**Your assignment**: Each entry below should be printed exactly as given.

**Stored items from a collection**:
#####

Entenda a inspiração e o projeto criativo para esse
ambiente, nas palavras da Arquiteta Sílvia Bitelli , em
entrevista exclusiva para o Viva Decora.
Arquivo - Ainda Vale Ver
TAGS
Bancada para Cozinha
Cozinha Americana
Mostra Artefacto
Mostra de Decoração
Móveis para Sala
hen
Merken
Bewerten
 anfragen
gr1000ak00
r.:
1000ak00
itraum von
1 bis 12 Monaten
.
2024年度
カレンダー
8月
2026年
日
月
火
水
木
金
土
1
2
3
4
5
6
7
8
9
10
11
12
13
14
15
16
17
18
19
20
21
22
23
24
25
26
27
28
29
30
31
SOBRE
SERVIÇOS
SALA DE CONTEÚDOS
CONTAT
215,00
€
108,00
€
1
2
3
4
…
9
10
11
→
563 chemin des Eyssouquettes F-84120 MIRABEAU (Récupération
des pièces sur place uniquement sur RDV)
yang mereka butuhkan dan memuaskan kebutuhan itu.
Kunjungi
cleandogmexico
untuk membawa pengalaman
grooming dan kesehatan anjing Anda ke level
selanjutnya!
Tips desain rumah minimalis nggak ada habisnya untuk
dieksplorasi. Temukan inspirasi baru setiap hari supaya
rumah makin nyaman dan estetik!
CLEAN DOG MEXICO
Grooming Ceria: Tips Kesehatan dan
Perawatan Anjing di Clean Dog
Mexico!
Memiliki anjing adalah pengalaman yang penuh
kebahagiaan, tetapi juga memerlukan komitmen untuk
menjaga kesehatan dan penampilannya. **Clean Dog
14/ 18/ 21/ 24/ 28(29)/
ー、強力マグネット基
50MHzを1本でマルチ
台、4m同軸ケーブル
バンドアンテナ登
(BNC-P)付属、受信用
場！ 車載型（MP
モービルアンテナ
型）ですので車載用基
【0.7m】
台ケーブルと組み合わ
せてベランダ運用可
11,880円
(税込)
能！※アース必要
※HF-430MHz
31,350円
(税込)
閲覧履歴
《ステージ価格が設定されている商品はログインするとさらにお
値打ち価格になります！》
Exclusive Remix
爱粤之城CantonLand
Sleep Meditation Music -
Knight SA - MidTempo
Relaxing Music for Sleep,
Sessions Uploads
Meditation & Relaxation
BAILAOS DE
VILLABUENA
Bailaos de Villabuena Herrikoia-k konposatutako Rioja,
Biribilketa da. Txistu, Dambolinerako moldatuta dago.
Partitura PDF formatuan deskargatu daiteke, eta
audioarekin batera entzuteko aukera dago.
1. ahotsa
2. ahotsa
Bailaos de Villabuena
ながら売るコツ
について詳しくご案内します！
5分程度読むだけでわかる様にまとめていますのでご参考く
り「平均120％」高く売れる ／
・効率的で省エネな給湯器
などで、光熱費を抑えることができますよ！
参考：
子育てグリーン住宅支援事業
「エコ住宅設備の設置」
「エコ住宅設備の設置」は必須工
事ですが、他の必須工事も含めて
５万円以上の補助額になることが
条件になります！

#####

**Exercise answer**:
Entenda a inspiração e o projeto criativo para esse
ambiente, nas palavras da Arquiteta Sílvia Bitelli , em
entrevista exclusiva para o Viva Decora.
Arquivo - Ainda Vale Ver
TAGS
Bancada para Cozinha
Cozinha Americana
Mostra Artefacto
Mostra de Decoração
Móveis para Sala
hen
Merken
Bewerten
 anfragen
gr1000ak00
r.:
1000ak00
itraum von
1 bis 12 Monaten
.
2024年度
カレンダー
8月
2026年
日
月
火
水
木
金
土
1
2
3
4
5
6
7
8
9
10
11
12
13
14
15
16
17
18
19
20
21
22
23
24
25
26
27
28
29
30
31
SOBRE
SERVIÇOS
SALA DE CONTEÚDOS
CONTAT
215,00
€
108,00
€
1
2
3
4
…
9
10
11
→
563 chemin des Eyssouquettes F-84120 MIRABEAU (Récupération
des pièces sur place uniquement sur RDV)
yang mereka butuhkan dan memuaskan kebutuhan itu.
Kunjungi
cleandogmexico
untuk membawa pengalaman
grooming dan kesehatan anjing Anda ke level
selanjutnya!
Tips desain rumah minimalis nggak ada habisnya untuk
dieksplorasi. Temukan inspirasi baru setiap hari supaya
rumah makin nyaman dan estetik!
CLEAN DOG MEXICO
Grooming Ceria: Tips Kesehatan dan
Perawatan Anjing di Clean Dog
Mexico!
Memiliki anjing adalah pengalaman yang penuh
kebahagiaan, tetapi juga memerlukan komitmen untuk
menjaga kesehatan dan penampilannya. **Clean Dog
14/ 18/ 21/ 24/ 28(29)/
ー、強力マグネット基
50MHzを1本でマルチ
台、4m同軸ケーブル
バンドアンテナ登
(BNC-P)付属、受信用
場！ 車載型（MP
モービルアンテナ
型）ですので車載用基
【0.7m】
台ケーブルと組み合わ
せてベランダ運用可
11,880円
(税込)
能！※アース必要
※HF-430MHz
31,350円
(税込)
閲覧履歴
《ステージ価格が設定されている商品はログインするとさらにお
値打ち価格になります！》
Exclusive Remix
爱粤之城CantonLand
Sleep Meditation Music -
Knight SA - MidTempo
Relaxing Music for Sleep,
Sessions Uploads
Meditation & Relaxation
BAILAOS DE
VILLABUENA
Bailaos de Villabuena Herrikoia-k konposatutako Rioja,
Biribilketa da. Txistu, Dambolinerako moldatuta dago.
Partitura PDF formatuan deskargatu daiteke, eta
audioarekin batera entzuteko aukera dago.
1. ahotsa
2. ahotsa
Bailaos de Villabuena
ながら売るコツ
について詳しくご案内します！
5分程度読むだけでわかる様にまとめていますのでご参考く
り「平均120％」高く売れる ／
・効率的で省エネな給湯器
などで、光熱費を抑えることができますよ！
参考：
子育てグリーン住宅支援事業
「エコ住宅設備の設置」
「エコ住宅設備の設置」は必須工
事ですが、他の必須工事も含めて
５万円以上の補助額になることが
条件になります！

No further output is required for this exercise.